パリ多発テロ後、オバマがプーチンに歩み寄った「もう一つの思惑」

 

オバマ、プーチンに歩み寄る

最近まで、トルコのアンタルヤでG20が開かれていました。オバマとプーチンは、ここでまたシリア情勢を話し合いました。

「アサド派」と「反アサド派」の和平交渉。和平が実現したら、大統領選挙議会選挙。そして、「シリア国民に、アサドを選ぶか、他の人を選ぶか決めさせよう」ということですね。

きわめて「民主的」で真っ当です。

アメリカは、対中国に集中できる体制をつくる

2014年、15年にかけて、アメリカから世界を見ると、3つの大問題がありました。

1つは、ウクライナ問題です。これは今年2月に停戦合意がなされ、現在も維持されている。欧米ロシアは、「解決済み」と見ています(とはいえ、「ロシア制裁解除」までには、まだ時間がかかるでしょう。ロシアがシリア問題解決で活躍し、「制裁解除」を国際的に認めさせる必要があります)。

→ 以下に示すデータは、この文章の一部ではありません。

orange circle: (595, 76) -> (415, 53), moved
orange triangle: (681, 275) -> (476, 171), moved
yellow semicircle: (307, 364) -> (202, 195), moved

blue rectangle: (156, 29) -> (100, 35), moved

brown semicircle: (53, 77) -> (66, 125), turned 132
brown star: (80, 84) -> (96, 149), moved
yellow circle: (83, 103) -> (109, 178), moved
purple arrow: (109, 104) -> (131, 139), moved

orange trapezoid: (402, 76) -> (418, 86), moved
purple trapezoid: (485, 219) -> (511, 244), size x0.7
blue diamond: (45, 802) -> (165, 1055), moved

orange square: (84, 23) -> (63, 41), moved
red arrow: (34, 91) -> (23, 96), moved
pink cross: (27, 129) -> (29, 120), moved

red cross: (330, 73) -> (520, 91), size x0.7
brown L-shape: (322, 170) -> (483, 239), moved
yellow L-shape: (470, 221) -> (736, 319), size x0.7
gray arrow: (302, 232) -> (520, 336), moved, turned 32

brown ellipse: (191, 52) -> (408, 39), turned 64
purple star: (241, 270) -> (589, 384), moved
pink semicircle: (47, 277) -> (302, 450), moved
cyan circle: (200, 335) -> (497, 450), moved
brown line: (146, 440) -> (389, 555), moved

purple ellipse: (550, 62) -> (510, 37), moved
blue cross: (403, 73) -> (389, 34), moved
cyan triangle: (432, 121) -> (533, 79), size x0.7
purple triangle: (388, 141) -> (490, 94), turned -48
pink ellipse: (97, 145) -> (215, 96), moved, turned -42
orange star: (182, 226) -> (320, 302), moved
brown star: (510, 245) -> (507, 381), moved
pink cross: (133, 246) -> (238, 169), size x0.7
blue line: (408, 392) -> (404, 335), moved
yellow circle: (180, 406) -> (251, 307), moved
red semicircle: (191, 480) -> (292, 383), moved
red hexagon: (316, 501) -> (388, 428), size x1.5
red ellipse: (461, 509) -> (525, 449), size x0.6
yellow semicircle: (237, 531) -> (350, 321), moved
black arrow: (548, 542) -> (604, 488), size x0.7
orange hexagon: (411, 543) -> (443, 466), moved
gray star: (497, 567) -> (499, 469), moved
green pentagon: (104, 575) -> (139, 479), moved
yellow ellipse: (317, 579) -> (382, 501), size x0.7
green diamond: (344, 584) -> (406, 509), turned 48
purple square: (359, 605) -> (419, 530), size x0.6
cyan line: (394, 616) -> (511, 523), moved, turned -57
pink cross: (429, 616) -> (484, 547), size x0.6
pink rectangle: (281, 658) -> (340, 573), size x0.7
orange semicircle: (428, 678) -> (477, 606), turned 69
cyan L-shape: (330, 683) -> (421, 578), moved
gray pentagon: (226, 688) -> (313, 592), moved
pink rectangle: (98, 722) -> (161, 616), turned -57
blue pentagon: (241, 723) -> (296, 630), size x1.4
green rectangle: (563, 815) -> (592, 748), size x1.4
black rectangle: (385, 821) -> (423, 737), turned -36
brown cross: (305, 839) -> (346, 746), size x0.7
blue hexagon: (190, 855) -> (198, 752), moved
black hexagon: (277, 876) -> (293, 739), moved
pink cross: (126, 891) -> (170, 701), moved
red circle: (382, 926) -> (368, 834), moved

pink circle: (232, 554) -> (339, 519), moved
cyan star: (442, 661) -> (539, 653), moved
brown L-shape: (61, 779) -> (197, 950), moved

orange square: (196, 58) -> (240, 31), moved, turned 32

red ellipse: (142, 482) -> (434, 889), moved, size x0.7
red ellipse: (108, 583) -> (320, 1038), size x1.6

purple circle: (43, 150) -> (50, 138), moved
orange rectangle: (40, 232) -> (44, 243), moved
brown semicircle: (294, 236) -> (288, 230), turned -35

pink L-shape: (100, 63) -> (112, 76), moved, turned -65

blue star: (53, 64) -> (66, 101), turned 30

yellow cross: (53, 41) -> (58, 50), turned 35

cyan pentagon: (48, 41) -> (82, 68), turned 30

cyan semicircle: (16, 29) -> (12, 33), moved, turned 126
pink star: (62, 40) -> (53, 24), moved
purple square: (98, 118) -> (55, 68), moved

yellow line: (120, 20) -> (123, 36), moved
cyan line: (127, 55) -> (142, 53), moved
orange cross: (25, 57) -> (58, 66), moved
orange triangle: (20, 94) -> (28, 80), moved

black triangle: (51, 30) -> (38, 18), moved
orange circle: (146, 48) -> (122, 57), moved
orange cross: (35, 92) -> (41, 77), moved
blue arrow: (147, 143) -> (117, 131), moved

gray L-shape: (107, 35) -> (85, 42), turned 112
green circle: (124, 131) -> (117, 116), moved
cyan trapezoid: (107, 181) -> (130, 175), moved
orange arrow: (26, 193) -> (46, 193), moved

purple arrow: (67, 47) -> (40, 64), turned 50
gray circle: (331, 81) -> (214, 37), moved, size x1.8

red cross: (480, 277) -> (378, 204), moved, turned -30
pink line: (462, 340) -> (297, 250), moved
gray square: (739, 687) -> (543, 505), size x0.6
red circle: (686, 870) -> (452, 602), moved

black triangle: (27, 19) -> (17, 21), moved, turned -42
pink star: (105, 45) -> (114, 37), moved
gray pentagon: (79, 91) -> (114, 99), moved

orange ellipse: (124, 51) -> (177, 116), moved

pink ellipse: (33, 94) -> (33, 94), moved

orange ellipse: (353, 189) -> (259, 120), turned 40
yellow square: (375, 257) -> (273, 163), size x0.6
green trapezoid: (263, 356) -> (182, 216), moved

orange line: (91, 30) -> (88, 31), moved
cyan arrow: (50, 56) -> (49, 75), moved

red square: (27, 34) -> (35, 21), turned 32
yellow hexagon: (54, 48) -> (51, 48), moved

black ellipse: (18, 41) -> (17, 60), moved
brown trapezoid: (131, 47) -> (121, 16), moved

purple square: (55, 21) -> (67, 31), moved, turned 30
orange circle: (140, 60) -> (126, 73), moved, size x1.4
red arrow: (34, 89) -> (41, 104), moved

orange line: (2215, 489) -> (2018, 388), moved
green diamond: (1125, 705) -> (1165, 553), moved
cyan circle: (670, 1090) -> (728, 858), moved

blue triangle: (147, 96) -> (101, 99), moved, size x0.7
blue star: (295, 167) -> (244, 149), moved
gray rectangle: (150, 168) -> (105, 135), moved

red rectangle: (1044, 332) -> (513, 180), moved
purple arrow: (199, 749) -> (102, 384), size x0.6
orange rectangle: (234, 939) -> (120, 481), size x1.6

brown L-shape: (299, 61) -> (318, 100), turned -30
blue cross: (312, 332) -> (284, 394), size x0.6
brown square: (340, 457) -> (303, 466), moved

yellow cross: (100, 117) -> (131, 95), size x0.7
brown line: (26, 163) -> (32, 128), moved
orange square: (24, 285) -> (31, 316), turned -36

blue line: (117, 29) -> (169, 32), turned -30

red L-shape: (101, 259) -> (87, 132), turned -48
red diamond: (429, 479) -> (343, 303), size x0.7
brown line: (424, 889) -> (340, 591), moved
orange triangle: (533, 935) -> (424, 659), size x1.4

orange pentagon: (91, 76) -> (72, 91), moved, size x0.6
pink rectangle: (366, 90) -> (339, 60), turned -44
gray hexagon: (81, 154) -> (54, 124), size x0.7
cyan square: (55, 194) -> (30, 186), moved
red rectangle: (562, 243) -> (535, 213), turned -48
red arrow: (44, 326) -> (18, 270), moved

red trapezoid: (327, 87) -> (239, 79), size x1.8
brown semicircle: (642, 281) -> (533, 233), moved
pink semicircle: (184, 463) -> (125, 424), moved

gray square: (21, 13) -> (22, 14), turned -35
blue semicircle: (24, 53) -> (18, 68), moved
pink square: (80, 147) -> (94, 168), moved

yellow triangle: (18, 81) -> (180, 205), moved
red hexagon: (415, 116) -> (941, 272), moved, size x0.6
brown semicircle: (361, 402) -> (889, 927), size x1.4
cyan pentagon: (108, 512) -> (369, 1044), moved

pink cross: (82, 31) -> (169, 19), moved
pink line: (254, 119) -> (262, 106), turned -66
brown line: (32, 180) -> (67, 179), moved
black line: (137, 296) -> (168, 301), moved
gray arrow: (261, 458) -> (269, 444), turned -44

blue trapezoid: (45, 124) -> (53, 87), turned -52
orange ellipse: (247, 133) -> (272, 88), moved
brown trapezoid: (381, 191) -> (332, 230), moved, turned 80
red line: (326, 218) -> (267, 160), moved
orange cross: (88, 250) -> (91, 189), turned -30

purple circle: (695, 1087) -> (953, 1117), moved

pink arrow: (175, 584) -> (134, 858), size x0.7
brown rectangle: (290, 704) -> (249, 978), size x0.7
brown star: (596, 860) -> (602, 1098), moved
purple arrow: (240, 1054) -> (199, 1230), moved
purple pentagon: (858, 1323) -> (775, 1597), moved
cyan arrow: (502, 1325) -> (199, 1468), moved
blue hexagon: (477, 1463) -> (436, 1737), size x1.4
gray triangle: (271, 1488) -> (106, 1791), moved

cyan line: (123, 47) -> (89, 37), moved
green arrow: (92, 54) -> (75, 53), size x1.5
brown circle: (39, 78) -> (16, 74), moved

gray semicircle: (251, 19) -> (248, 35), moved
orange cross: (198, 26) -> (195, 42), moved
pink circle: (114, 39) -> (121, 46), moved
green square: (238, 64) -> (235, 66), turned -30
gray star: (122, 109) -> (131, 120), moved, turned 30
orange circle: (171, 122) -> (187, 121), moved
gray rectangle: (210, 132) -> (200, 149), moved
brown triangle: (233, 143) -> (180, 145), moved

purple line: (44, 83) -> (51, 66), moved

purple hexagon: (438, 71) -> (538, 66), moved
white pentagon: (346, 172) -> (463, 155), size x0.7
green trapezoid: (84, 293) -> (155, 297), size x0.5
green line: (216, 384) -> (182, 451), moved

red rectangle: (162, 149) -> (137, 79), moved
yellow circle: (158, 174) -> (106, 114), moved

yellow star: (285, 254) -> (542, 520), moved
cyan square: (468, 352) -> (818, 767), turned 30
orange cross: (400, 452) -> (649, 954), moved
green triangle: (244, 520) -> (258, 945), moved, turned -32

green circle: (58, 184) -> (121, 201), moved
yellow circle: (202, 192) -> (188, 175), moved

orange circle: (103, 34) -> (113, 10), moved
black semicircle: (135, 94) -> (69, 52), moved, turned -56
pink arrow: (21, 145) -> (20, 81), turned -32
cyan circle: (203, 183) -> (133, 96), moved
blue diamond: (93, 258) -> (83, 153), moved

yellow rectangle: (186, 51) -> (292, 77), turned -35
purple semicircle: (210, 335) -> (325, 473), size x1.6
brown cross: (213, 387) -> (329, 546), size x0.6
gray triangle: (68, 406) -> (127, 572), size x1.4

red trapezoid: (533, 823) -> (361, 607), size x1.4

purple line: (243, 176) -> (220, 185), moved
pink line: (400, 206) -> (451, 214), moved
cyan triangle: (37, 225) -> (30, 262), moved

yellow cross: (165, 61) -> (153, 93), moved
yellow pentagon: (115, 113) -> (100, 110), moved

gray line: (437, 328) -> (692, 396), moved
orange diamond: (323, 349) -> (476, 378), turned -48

2つ目は「イスラム国」問題です。今、欧米ロの協力体制ができつつある。「パリ同時多発テロ」は、本当に衝撃でしたが、「イスラム国」問題も、実は解決にむかっているのです(もちろん、欧州にひそんだ「イスラム国」の問題は、長期間つづくことでしょう)。

そして、アメリカにとって3つ目の大問題だけが残りました。それが、中国との覇権争奪戦です。アメリカは、今「総力をあげて中国を打倒する」体制を整えつつあります。